In the new range, Sargento will combine Pepper Jack and Colby Jack natural cheeses with Ritz Mini Crackers while Gouda and sharp cheddar natural cheeses will be combined with Triscuit Mini Original Crackers.
Monterey Jack and mild cheddar natural cheeses will be paired with Wheat Thins Mini Original Snacks while low-moisture mozzarella and fontina natural cheeses will go with Wheat Thins Mini Sundried Tomato & Basil Flavored Snacks.
“We want to provide snackers with even more variety and convenience, and we know that fans of both Sargento and our partnership brands will have their taste buds ‘wowed’ by these new flavour combinations,” said Nikki Mamuric, director of marketing at Sargento Foods.
“For more than 65 years Sargento has led innovation in the cheese category and we’re excited to add these products alongside existing favourites in our Balanced Breaks product line.”

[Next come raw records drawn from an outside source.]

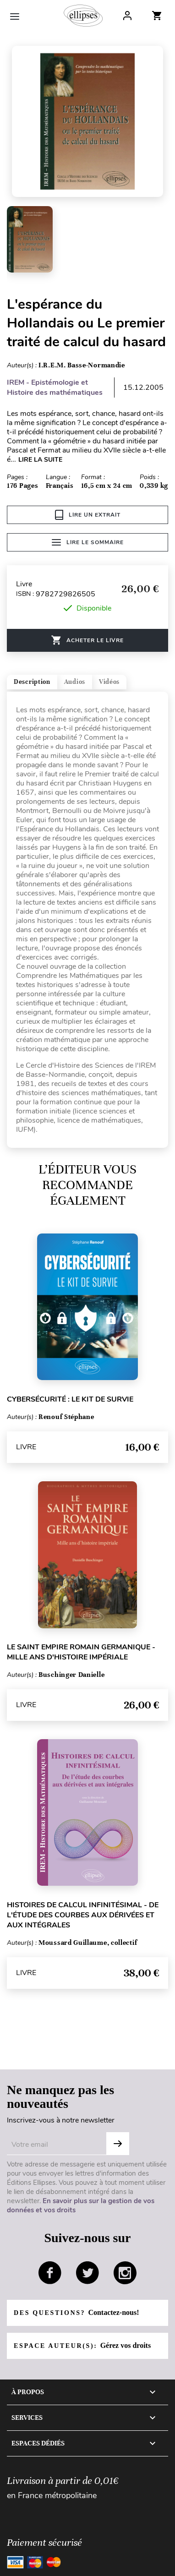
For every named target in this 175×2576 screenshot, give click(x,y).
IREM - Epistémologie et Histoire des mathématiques (55, 387)
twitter (87, 2272)
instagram (125, 2272)
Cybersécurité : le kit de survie (70, 1399)
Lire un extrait (87, 515)
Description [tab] (32, 682)
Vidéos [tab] (109, 682)
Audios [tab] (74, 682)
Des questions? (76, 2312)
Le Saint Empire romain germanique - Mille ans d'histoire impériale (81, 1652)
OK (117, 2143)
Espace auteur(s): (82, 2345)
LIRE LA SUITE (40, 459)
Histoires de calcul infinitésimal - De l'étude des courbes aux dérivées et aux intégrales (83, 1915)
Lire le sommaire (88, 542)
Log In (127, 15)
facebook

Sargento Balanced Breaks Cheese & Crackers Snacks come in packs of three single-serve snack trays and can be found online and at major retailers in the US.

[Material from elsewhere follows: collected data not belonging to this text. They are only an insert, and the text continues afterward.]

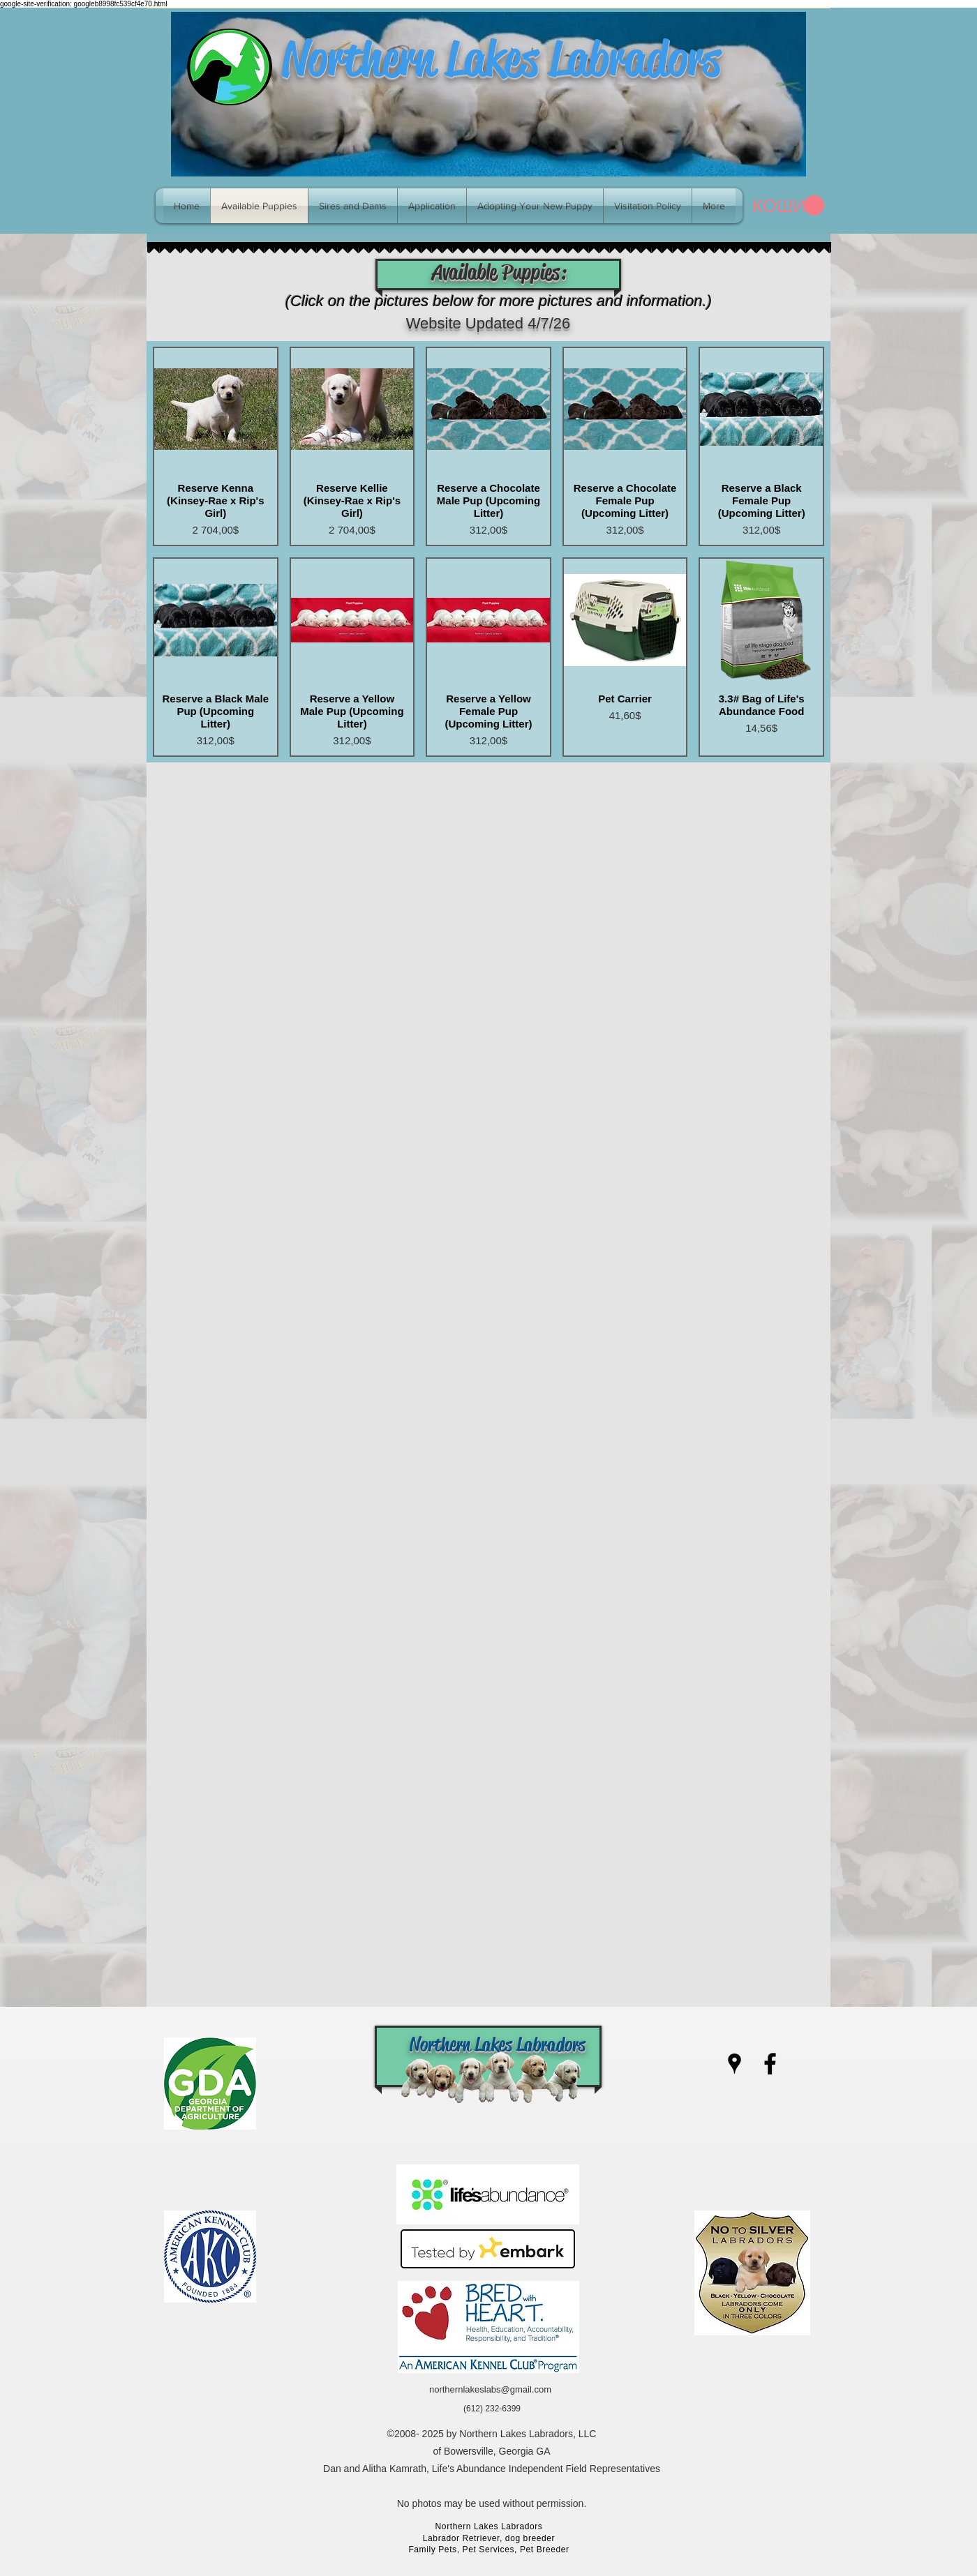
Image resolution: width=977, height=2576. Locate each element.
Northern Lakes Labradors (501, 59)
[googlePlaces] (734, 2063)
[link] (788, 205)
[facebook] (770, 2063)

Last year, Sargento Foods expanded its Reserve Series product line with the introduction of a range of cheese slices.
Founded in 1953 in Plymouth, Wisconsin, Sargento is a leading cheese maker with over 2,000 employees and net sales of $1.5 billion.
The company prides itself to be the one that successfully introduced America to pre-packaged sliced and shredded natural cheeses and cheese blends.
Today, it manufactures and market amazing shredded, sliced, and snack natural cheese products, as well as ingredients and sauces.
The new line joins the brand’s portfolio of products, including Balanced Breaks® and Sweet Balanced Breaks® snacks
Law suit on “no antibiotics” claims
The line comes at a time when the cheese producer is facing two lawsuits which assert that “no antibiotics” claims on Sargento’s cheese products mislead consumers into thinking that the cows that produced the milk used in the cheeses are never treated with antibiotics.
Sargento’s labels include a disclaimer that “no antibiotics” means that “our cheese is made from milk that does not contain antibiotics.”
The claims in the litigation alleging false advertising rely on a 2018 publication from Consumer Reports that says a majority of consumers believe a “no antibiotics” statement on a food label means that animals producing the food never received antibiotics.
As such, a reasonable consumer would be misled by Sargento’s “no antibiotics” claim, despite the disclaimer.
The suits also allege that one Sargento cheese product did present detectable levels of sulfamethazine, an antibiotic that is prohibited from use in lactating dairy cattle.
Sargento has not yet responded to either lawsuit.